Al loro fianco, stretti al guinzaglio, ci sono i giornalisti che odorano delle feci dei propri padroni a furia di baciare le loro intimità. Quei giornalisti parlano a noi, soldati poveri di guerre che non ci appartengono, non hanno né morale e nemmeno dignità, scrivono per il salario e per convincerci di quali siano le cause giuste per cui combattere. Così che inconsapevolmente ci ritroveremo, in questa ambita normalità, a schierarci a favore del VIP di turno, dei ladri, mafiosi e grandi corruttori. A favore di coloro che ogni anno evadono una somma stimata di 108 miliardi di euro ed additeremo i manettari che, invece, i ladri li vogliono mandare in carcere. Ci ritroveremo schierati nella lotta contro noi stessi, contro il disgraziato che viene aiutato con un reddito minimo, dal costo di circa 10 volte inferiore della refurtiva dei grandi evasori, ignorando che un giorno potremmo essere noi ad averne bisogno.

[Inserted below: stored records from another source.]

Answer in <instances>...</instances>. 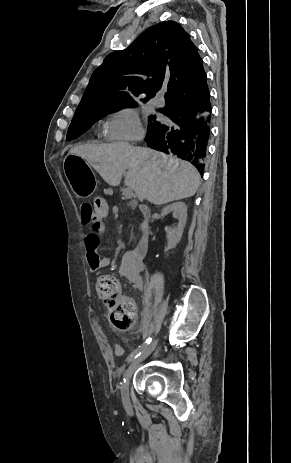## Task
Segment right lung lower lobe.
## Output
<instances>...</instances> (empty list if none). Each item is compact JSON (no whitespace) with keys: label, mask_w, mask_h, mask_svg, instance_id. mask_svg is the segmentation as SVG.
Here are the masks:
<instances>
[{"label":"right lung lower lobe","mask_w":291,"mask_h":463,"mask_svg":"<svg viewBox=\"0 0 291 463\" xmlns=\"http://www.w3.org/2000/svg\"><path fill=\"white\" fill-rule=\"evenodd\" d=\"M202 86L207 89L203 98L188 107L174 106L162 111L170 123L159 122L148 129L145 141L150 148L193 164L202 175L211 132V102L206 75Z\"/></svg>","instance_id":"obj_1"}]
</instances>
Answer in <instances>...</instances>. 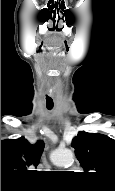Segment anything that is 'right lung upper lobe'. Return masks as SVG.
Wrapping results in <instances>:
<instances>
[{
    "label": "right lung upper lobe",
    "instance_id": "obj_1",
    "mask_svg": "<svg viewBox=\"0 0 115 191\" xmlns=\"http://www.w3.org/2000/svg\"><path fill=\"white\" fill-rule=\"evenodd\" d=\"M44 144L38 141L30 144L24 137L1 140V189L21 183L37 166Z\"/></svg>",
    "mask_w": 115,
    "mask_h": 191
}]
</instances>
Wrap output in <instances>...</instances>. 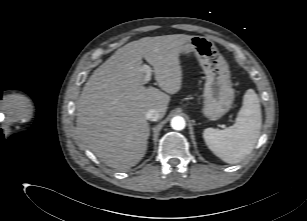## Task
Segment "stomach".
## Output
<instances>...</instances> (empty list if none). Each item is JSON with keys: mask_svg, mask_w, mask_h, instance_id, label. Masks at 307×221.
Returning a JSON list of instances; mask_svg holds the SVG:
<instances>
[{"mask_svg": "<svg viewBox=\"0 0 307 221\" xmlns=\"http://www.w3.org/2000/svg\"><path fill=\"white\" fill-rule=\"evenodd\" d=\"M189 52L196 55L206 75L202 113L209 120H218L234 102L229 66L214 43L206 37L191 36L182 53Z\"/></svg>", "mask_w": 307, "mask_h": 221, "instance_id": "0dacf381", "label": "stomach"}]
</instances>
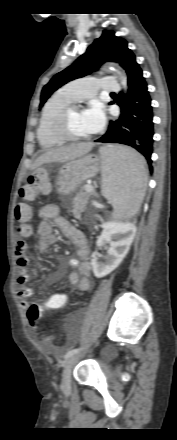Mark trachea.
I'll list each match as a JSON object with an SVG mask.
<instances>
[{
	"label": "trachea",
	"mask_w": 177,
	"mask_h": 440,
	"mask_svg": "<svg viewBox=\"0 0 177 440\" xmlns=\"http://www.w3.org/2000/svg\"><path fill=\"white\" fill-rule=\"evenodd\" d=\"M111 95H115V93H111Z\"/></svg>",
	"instance_id": "obj_1"
}]
</instances>
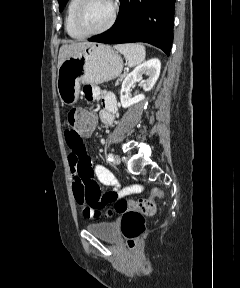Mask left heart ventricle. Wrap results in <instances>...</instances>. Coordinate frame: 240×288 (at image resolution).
I'll return each instance as SVG.
<instances>
[{"instance_id": "b2bd125f", "label": "left heart ventricle", "mask_w": 240, "mask_h": 288, "mask_svg": "<svg viewBox=\"0 0 240 288\" xmlns=\"http://www.w3.org/2000/svg\"><path fill=\"white\" fill-rule=\"evenodd\" d=\"M110 0H89L81 16V24L88 31L103 27L111 15Z\"/></svg>"}]
</instances>
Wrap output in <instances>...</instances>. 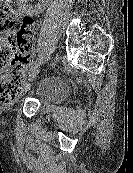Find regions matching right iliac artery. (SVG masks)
Masks as SVG:
<instances>
[{
  "label": "right iliac artery",
  "instance_id": "82829eb1",
  "mask_svg": "<svg viewBox=\"0 0 133 173\" xmlns=\"http://www.w3.org/2000/svg\"><path fill=\"white\" fill-rule=\"evenodd\" d=\"M36 65H37V61H33L26 66V69L31 70Z\"/></svg>",
  "mask_w": 133,
  "mask_h": 173
}]
</instances>
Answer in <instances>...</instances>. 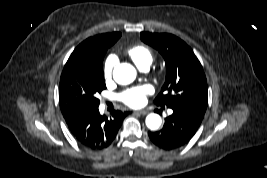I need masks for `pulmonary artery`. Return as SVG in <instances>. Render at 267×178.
I'll return each mask as SVG.
<instances>
[{
  "instance_id": "e3ab8cb5",
  "label": "pulmonary artery",
  "mask_w": 267,
  "mask_h": 178,
  "mask_svg": "<svg viewBox=\"0 0 267 178\" xmlns=\"http://www.w3.org/2000/svg\"><path fill=\"white\" fill-rule=\"evenodd\" d=\"M148 69H149V65L143 66L141 68V70H143V71H147ZM169 112L171 113L172 111H169Z\"/></svg>"
}]
</instances>
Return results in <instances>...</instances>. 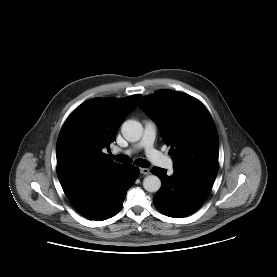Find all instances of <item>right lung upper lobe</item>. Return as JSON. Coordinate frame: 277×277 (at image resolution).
<instances>
[{
	"instance_id": "1",
	"label": "right lung upper lobe",
	"mask_w": 277,
	"mask_h": 277,
	"mask_svg": "<svg viewBox=\"0 0 277 277\" xmlns=\"http://www.w3.org/2000/svg\"><path fill=\"white\" fill-rule=\"evenodd\" d=\"M140 98H93L70 114L56 145L57 175L65 193L118 165L102 149L116 140L122 121Z\"/></svg>"
}]
</instances>
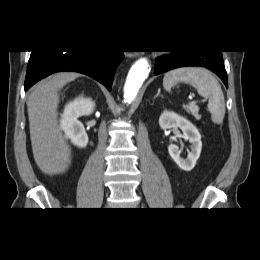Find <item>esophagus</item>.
<instances>
[{"label":"esophagus","mask_w":260,"mask_h":260,"mask_svg":"<svg viewBox=\"0 0 260 260\" xmlns=\"http://www.w3.org/2000/svg\"><path fill=\"white\" fill-rule=\"evenodd\" d=\"M127 56H129V57H136L137 54L136 53H128Z\"/></svg>","instance_id":"1"}]
</instances>
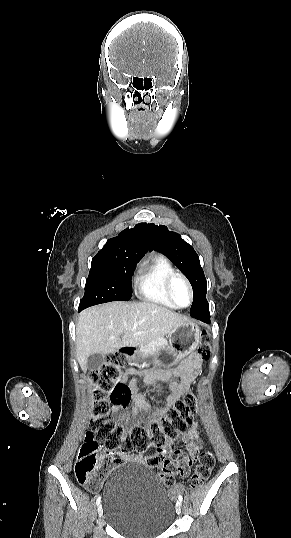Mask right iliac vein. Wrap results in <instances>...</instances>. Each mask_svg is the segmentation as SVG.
<instances>
[{
  "instance_id": "1",
  "label": "right iliac vein",
  "mask_w": 291,
  "mask_h": 538,
  "mask_svg": "<svg viewBox=\"0 0 291 538\" xmlns=\"http://www.w3.org/2000/svg\"><path fill=\"white\" fill-rule=\"evenodd\" d=\"M102 513H103V510H102V505H101V504H99V505H98V515H99V517H101V516H102Z\"/></svg>"
}]
</instances>
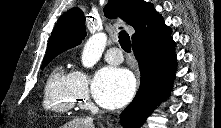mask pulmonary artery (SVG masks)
Masks as SVG:
<instances>
[{
	"label": "pulmonary artery",
	"mask_w": 221,
	"mask_h": 128,
	"mask_svg": "<svg viewBox=\"0 0 221 128\" xmlns=\"http://www.w3.org/2000/svg\"><path fill=\"white\" fill-rule=\"evenodd\" d=\"M107 63L112 65H119L123 61V55L119 48L111 47L108 49L104 56Z\"/></svg>",
	"instance_id": "pulmonary-artery-1"
}]
</instances>
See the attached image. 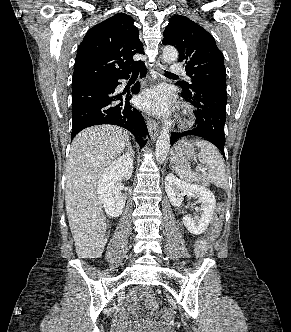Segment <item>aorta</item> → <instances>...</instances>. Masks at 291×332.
I'll list each match as a JSON object with an SVG mask.
<instances>
[{
	"label": "aorta",
	"instance_id": "1",
	"mask_svg": "<svg viewBox=\"0 0 291 332\" xmlns=\"http://www.w3.org/2000/svg\"><path fill=\"white\" fill-rule=\"evenodd\" d=\"M178 58V51L171 46H166L163 49V60L166 63H173ZM170 148V135L168 129L164 128L156 141V160L158 163H163L168 155Z\"/></svg>",
	"mask_w": 291,
	"mask_h": 332
}]
</instances>
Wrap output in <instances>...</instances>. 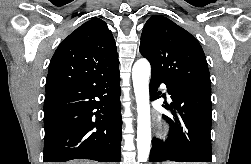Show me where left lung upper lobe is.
Instances as JSON below:
<instances>
[{
  "instance_id": "5c2ea615",
  "label": "left lung upper lobe",
  "mask_w": 251,
  "mask_h": 164,
  "mask_svg": "<svg viewBox=\"0 0 251 164\" xmlns=\"http://www.w3.org/2000/svg\"><path fill=\"white\" fill-rule=\"evenodd\" d=\"M140 52L151 72L211 92L210 74L203 49L185 29L155 15L145 24Z\"/></svg>"
}]
</instances>
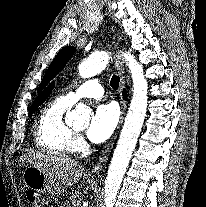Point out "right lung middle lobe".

Torneremo a vivere le nostre vite, due ore di tangenziale e nove ore in ufficio, con un’ora di pausa pranzo. Torneremo nelle nostre abitazioni a rimpinzarci di TV ed ascoltare la chiamata alle armi dei giornalisti, peccato che da casa non si sentano gli odori. I sabati e le domeniche nei centri commerciali ed in vacanza due settimane l’anno.

Mentre noi eravamo in quarantena il pianeta ha tirato una grossa boccata d’aria e le acque dei mari sono ritornate trasparenti e nuovamente ripopolate da delfini, pesci e meduse. I fumi nell’aria si sono dileguati. Il pianeta non ha bisogno di noi.

Forse la normalità a cui ci apprestiamo a ritornare non è poi esattamente come la ricordavamo, e poi, non è proprio quella normalità ad averci gettato nella pandemia più devastante della storia dell’umanità?

Il Primo Ministro Conte, nel suo discorso alle camere del 21 maggio conclude il suo discorso lasciandoci con un barlume di speranza. Egli sottolinea come l’uscita (anticipata, direi) dallo stato di lock down dev’essere per l’Italia e gli italiani un’ opportunità per comprendere come l’economia deve adattarsi alle necessità del nuovo millennio e come alimentare l’ingegnosità caratteristica italiana. Invita le camere ad intraprendere iniziative che possano aiutare un’ economia più verde per ridurre l’inquinamento e gli impatti ambientali. La famiglia e l’uomo nelle sue diversità devono avere un ruolo centrale per migliorare non solo il benessere economico ma anche spirituale delle persone.